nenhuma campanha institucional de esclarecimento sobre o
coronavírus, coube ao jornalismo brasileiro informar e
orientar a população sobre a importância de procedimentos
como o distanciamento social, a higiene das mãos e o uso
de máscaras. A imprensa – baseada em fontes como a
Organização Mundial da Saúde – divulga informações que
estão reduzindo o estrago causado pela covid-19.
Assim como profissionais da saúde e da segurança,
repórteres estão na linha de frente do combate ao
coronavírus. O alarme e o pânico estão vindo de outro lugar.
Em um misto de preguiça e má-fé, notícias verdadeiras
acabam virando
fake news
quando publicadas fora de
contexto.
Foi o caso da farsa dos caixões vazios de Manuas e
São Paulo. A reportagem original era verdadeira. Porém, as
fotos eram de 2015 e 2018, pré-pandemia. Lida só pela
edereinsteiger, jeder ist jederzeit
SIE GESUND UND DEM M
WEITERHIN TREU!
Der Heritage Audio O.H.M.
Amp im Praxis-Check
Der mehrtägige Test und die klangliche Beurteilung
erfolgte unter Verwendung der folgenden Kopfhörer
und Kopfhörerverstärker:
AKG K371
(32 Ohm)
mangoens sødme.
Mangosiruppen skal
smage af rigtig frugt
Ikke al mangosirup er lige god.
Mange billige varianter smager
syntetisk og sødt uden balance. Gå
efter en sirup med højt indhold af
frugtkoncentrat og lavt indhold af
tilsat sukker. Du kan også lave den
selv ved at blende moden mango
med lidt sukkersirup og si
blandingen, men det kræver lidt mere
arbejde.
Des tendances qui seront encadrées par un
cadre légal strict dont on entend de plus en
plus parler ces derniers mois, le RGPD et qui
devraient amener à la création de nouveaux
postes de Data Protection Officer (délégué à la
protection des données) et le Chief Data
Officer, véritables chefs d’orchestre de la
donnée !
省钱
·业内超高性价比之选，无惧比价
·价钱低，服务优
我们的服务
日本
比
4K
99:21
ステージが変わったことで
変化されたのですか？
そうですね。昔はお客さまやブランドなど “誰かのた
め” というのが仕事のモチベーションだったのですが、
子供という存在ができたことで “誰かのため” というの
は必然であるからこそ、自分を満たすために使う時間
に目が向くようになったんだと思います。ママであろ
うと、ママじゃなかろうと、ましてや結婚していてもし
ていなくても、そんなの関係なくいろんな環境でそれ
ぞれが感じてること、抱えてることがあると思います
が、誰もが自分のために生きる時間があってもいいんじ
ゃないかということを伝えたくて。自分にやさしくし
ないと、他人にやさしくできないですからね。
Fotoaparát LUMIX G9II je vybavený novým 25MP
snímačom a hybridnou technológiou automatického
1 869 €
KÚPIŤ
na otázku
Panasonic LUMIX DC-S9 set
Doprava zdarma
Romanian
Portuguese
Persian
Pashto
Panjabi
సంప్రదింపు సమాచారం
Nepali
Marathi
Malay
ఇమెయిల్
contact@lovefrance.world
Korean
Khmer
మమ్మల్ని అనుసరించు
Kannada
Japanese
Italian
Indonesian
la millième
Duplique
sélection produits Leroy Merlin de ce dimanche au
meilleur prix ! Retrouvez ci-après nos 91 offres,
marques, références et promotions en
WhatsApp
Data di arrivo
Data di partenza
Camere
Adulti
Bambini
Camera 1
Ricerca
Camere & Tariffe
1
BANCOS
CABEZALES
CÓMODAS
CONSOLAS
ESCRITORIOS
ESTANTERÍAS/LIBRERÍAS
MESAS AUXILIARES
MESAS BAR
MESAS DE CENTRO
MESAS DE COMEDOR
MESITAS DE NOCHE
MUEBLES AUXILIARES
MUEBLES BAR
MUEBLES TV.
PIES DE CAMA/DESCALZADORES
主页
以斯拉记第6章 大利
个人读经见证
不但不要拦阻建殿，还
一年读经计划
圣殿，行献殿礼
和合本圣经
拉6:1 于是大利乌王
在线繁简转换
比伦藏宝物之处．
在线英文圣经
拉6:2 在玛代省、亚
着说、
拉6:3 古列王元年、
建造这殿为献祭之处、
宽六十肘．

● ● ● ● ● ● ●

Begin at the first line of the records above and quote every line verbatim through the one that contains "tilsat sukker. Du kan også lave den".

**Response box:**
nenhuma campanha institucional de esclarecimento sobre o
coronavírus, coube ao jornalismo brasileiro informar e
orientar a população sobre a importância de procedimentos
como o distanciamento social, a higiene das mãos e o uso
de máscaras. A imprensa – baseada em fontes como a
Organização Mundial da Saúde – divulga informações que
estão reduzindo o estrago causado pela covid-19.
Assim como profissionais da saúde e da segurança,
repórteres estão na linha de frente do combate ao
coronavírus. O alarme e o pânico estão vindo de outro lugar.
Em um misto de preguiça e má-fé, notícias verdadeiras
acabam virando
fake news
quando publicadas fora de
contexto.
Foi o caso da farsa dos caixões vazios de Manuas e
São Paulo. A reportagem original era verdadeira. Porém, as
fotos eram de 2015 e 2018, pré-pandemia. Lida só pela
edereinsteiger, jeder ist jederzeit
SIE GESUND UND DEM M
WEITERHIN TREU!
Der Heritage Audio O.H.M.
Amp im Praxis-Check
Der mehrtägige Test und die klangliche Beurteilung
erfolgte unter Verwendung der folgenden Kopfhörer
und Kopfhörerverstärker:
AKG K371
(32 Ohm)
mangoens sødme.
Mangosiruppen skal
smage af rigtig frugt
Ikke al mangosirup er lige god.
Mange billige varianter smager
syntetisk og sødt uden balance. Gå
efter en sirup med højt indhold af
frugtkoncentrat og lavt indhold af
tilsat sukker. Du kan også lave den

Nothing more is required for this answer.